After the execution of the will of September 19, 1921, Gustrine Key Milner delivered to the trust officer of the Birmingham Trust & Savings Co. for safe keeping an envelope*222 marked "Last Will and Testament of Gustrine Key Milner." The envelope was sealed and the signature of Gustrine Key Milner was written across the sealed portion fifteen or more times.
Gustrine Key Milner suffered a "stroke" in February 1925, and shortly thereafter she fell and sustained a broken hip. Subsequently, while she was in Florida, Henry Key Milner requested the Birmingham Trust & Savings Co. to deliver his mother's will to him. The trust company declined to do so, and a few weeks later he presented a typewritten letter purporting to be signed by his mother and authorizing *877 the delivery of the will to him. The trust company thereupon gave him the envelope which had been deposited with it. Sometime thereafter, upon repeated demands of the trust company, he returned the envelope, which appeared upon examination by the trust officer not to have been opened. Upon the death of Gustrine Key Milner the trust company surrendered the envelope to the attorney for Mary Clare Milner and Henry Key Milner, who filed it in the Probate Court of Jefferson County, Alabama. When the envelope was opened it did not contain any will of Gustrine Key Milner.
After the envelope had been*223 opened, Henry Key Milner took Henry Lee Jackson, husband of Gustrine Milner Jackson, to his office. He there showed Jackson two wills, one of which was the original will of September 19, 1921, signed by Gustrine Key Milner and acknowledged by her before witnesses. The other was a will executed by her in Tampa, Florida, under date of December 6, 1927, in which, after making specific bequests of personal property, Gustrine Key Milner devised and bequeathed her residuary estate to Henry Key Milner and Mary Clare Milner, in equal shares, absolutely and in fee simple, and appointed them executors. Henry Key Milner told Jackson that the will of December 6, 1927, was the better of the two wills, in that it divided the residuary estate equally between himself and Mary Clare Milner, and it omitted the trust provisions, thereby saving the expense of management by the trust company.
On March 15, 1929, Henry Key Milner filed the will of December 6, 1927, in the Probate Court of Jefferson County, Alabama, together with his petition for its probate and a waiver of notice by Mary Clare Milner. The court ordered hearing on March 21, 1929, of testimony in proof of the will.

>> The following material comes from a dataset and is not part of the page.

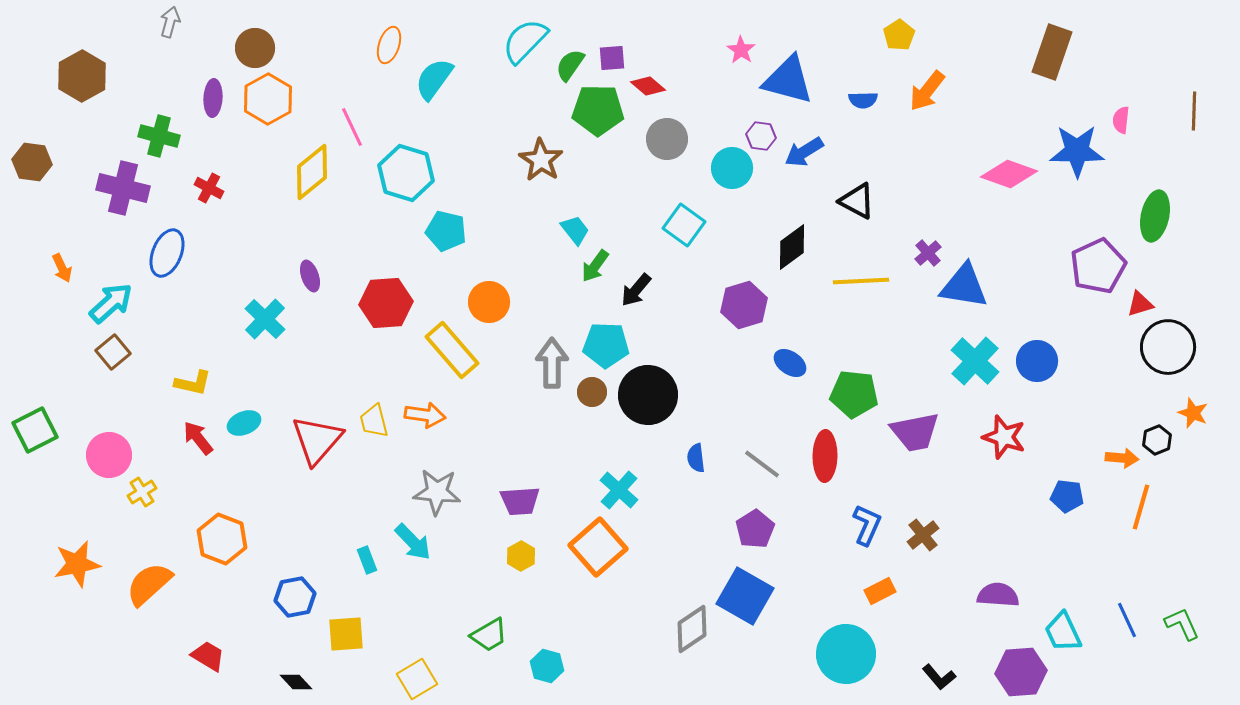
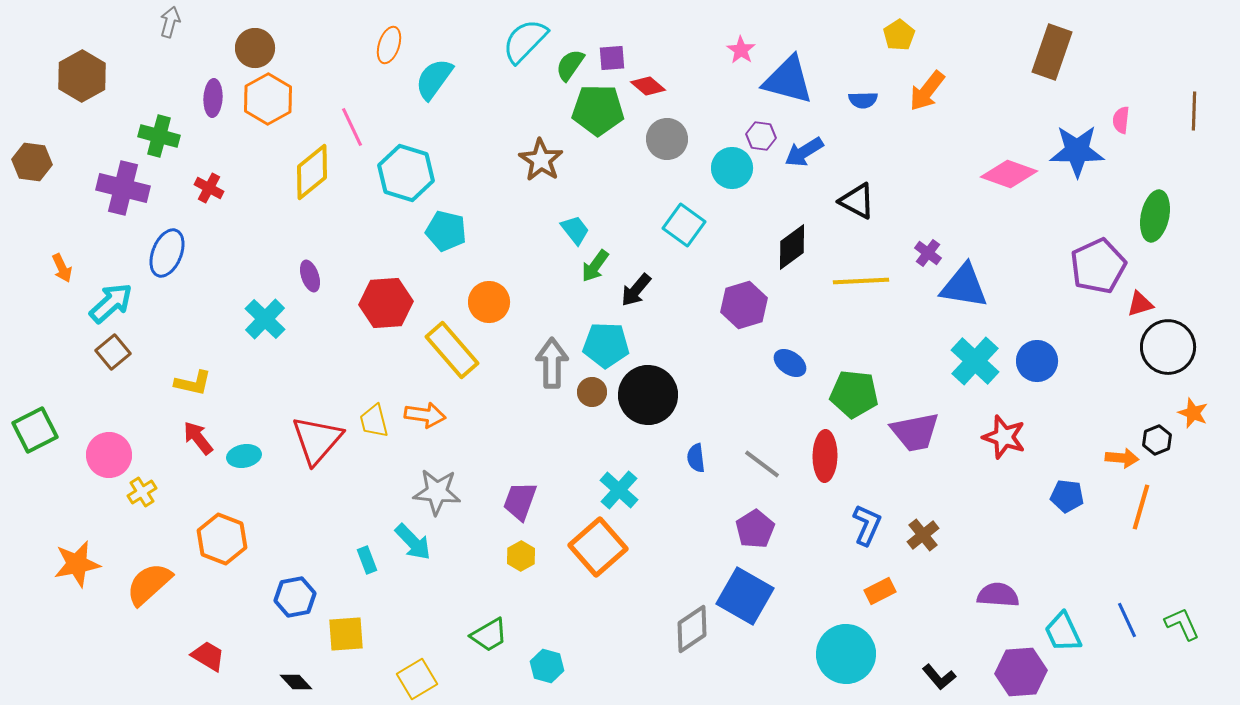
purple cross at (928, 253): rotated 12 degrees counterclockwise
cyan ellipse at (244, 423): moved 33 px down; rotated 12 degrees clockwise
purple trapezoid at (520, 501): rotated 114 degrees clockwise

On March 20, 1929, *224 Gustrine Milner Jackson, claiming as a residuary legatee and devisee under the will of September 19, 1921, filed a contest of the will of December 6, 1927, alleging want of testamentary capacity in Gustrine Key Milner at the time of making the latter will and the exercise of undue influence by Henry Key Milner, and alleging further that the will of September 19, 1921, was the last will and testament of Gustrine Key Milner. In support of her contest, Gustrine Milner Jackson attached to her petition a copy of the will of September 19, 1921. The contest was set for hearing in the probate court before a jury on July 9, 1929.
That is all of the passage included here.